Monday, 13 April 2015

A Fall of Migrants

Lade - 0630hrs - An extraordinary day in more ways than one. Firstly the weather. It started off cool, with high cloud and light airs affording incredible visibility across the Channel, so much so that the Belgium coast was clearly visible along with all the usual French promontories such as Cap-Griz-Nez. By mid-morning the sun broke through and the temperature rose into the mid-teens, until early afternoon when a bank of fog/mist/sea fret, call it what you will, rolled in depressing temperatures into single figures.
As for the birds, it was all about Blackcaps, and lots of them. As we headed out to work the local patch Willow Warbler song could be heard in back gardens hereabouts, always a good sign. A Blackcap was in the cattery garden at the bottom of Taylor Road with several more Chiffchaffs and Willow Warblers in the scrub as we crossed the shingle ridges. A Ring Ouzel flushed from the cover by south lake headed for the willow swamp and 15 Med Gulls flew over heading inland. Sedge Warbler, Whitethroat, Chiffchaff, Blackcap and Willow Warbler were all seen or heard around the willow swamp and six Swallows flew through. Back home and a Black Redstart on the garden fence ended a profitable tour of Lade.
Kerton Road CafĂ© - More Blackcaps and phlloscs here during the morning, plus a Black Redstart. At midday the Herring Gulls went ballistic as a Red Kite cut in off the bay and headed north along the coastline.

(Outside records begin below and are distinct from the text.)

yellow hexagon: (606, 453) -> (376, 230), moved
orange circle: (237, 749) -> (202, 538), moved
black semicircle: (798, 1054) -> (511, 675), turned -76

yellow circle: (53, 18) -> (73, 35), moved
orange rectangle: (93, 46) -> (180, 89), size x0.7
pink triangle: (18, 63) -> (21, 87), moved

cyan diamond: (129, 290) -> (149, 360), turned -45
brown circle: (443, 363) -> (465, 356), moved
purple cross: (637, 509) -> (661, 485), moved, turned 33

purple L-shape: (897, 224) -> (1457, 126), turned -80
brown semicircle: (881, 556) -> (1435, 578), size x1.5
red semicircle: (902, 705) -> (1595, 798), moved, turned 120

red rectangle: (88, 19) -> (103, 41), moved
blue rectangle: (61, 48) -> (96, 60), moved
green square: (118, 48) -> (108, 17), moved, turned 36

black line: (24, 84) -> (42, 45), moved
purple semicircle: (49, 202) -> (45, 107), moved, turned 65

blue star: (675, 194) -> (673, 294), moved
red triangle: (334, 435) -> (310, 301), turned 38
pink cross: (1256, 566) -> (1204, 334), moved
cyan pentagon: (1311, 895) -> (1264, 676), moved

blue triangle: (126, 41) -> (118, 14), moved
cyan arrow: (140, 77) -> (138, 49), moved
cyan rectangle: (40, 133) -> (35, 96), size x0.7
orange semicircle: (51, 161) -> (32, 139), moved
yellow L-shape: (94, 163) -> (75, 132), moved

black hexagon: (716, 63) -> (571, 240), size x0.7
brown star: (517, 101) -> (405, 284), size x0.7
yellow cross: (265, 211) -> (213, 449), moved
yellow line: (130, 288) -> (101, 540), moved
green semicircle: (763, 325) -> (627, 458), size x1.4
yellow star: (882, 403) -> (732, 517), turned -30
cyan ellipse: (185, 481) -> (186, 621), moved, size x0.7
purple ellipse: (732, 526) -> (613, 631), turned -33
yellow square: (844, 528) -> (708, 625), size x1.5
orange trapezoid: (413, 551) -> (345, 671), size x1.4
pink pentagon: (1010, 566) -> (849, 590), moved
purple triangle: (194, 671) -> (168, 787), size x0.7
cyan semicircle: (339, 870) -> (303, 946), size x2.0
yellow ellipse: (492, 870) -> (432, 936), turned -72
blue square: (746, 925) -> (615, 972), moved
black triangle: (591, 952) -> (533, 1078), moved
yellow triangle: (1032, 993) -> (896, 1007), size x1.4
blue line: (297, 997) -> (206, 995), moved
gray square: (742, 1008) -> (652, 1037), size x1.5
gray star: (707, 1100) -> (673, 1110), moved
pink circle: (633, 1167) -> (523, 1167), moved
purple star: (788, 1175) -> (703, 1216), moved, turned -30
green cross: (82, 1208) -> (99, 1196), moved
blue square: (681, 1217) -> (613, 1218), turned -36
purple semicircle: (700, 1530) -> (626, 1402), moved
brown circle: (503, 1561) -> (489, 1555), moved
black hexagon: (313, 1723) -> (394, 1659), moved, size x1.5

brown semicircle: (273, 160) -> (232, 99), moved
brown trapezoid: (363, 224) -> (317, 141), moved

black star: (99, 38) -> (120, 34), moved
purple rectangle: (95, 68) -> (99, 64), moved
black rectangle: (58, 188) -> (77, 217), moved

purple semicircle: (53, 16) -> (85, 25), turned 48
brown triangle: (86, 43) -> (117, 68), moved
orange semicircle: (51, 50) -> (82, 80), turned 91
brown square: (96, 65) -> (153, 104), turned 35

                                Ring Ouzel and Blackcap, Dungeness

Dungeness - News was filtering through from the point of a significant fall of migrants with Blackcaps in the vanguard. There must`ve been 50 in the scrub around the old lighthouse and down to the Bird Observatory as migrants continued to arrive during the afternoon; one flock alone by Lloyds comprised 12 birds. There was also plenty of Willow Warblers and Chiffchaffs on offer, plus two each of Ring Ouzel and Common Redstart, Whitethroat, Black Redstart, Swallows and the icing on the cake a stunning male Pied Flycatcher. Also reported at the point today a flyover Woodlark and Tree Pipit, plus a singing Lesser Whitethroat.
But it was all about the Blackcaps to be fair, and as for how many hundreds were involved in this fall across the peninsula is any ones guess.